Need to know where to put zero
Some optimizations require complex data structures and thousands of lines of code. In other cases, a serious increase in productivity gives a minimal change: sometimes you just need to put a zero. It looks like an old bike about a boilermaker who knows the right place for hitting with a hammer, and then bills the customer: $ 0.50 for hitting the valve and $ 999.50 for knowing where to hit.
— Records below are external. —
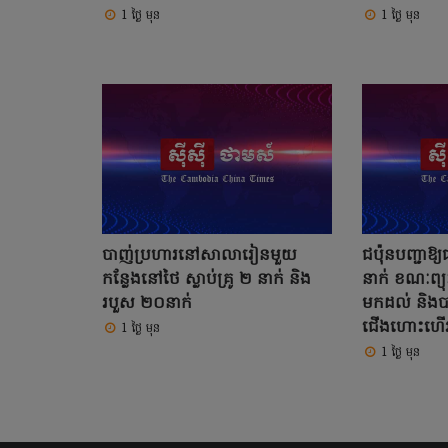
1 ថ្ងៃ មុន
1 ថ្ងៃ មុន
បាញ់ប្រហារនៅសាលារៀនមួយ
ជប៉ុនបញ្ជាឱ្យ
កន្លែងនៅថៃ ស្លាប់គ្រូ ២ នាក់ និង
នាក់ ខណៈព្យុ
របួស ២០នាក់
មកដល់ និង
ជើងហោះហើ
1 ថ្ងៃ មុន
1 ថ្ងៃ មុន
I personally met several performance errors that were corrected by entering one zero, and in this article I want to share two stories.
Importance of measurement
In the days of the original Xbox, I helped optimize a lot of games. In one of them, the profiler pointed to the matrix transformation function, which consumed 7% of CPU time — the biggest jump on the graph. Therefore, I diligently set to work on optimizing this function.
It is evident that I was not the first to try to do this. The function has already been rewritten in assembly language. I found several potential improvements in assembly language and tried to measure their effect. This is an important step, otherwise it is easy to do “optimization”, which will not change anything or even worsen the situation.
However, the measurement turned out to be difficult. I started the game, played a bit with parallel profiling, and then I studied the profile: did the code get faster? It seemed that there was some slight improvement, but it was impossible to say for sure.
So I appliedscientific method. Wrote a collection of tests for managing old and new versions of code to accurately measure differences in performance. This did not take long: as expected, the new code was about 10% faster than the old one.
But it turned out that 10% acceleration is nonsense.
It is much more interesting that inside the test the code was executed about 10 times faster than in the game. Here it was an exciting discovery.
After checking the results, I looked for a while into the void, but then it dawned on me.
To give game developers complete control and maximum performance, game consoles allow you to allocate memory with various attributes. In particular, the original Xbox allows you to allocate non-cacheable memory. This type of memory (in fact, the type of tag in the page tables) is useful when writing data for the GPU. Since the memory is not cached, the recording will almost immediately go to RAM without delays and cache pollution with “normal” mapping.
Thus, non-cached memory is an important optimization, but it should be used carefully. In particular, it is extremely important that games never try to read from noncacheable memory, otherwise their performance will seriously decrease. Even a relatively slow 733 MHz CPUThe original Xbox needs its own caches to ensure sufficient performance when reading data.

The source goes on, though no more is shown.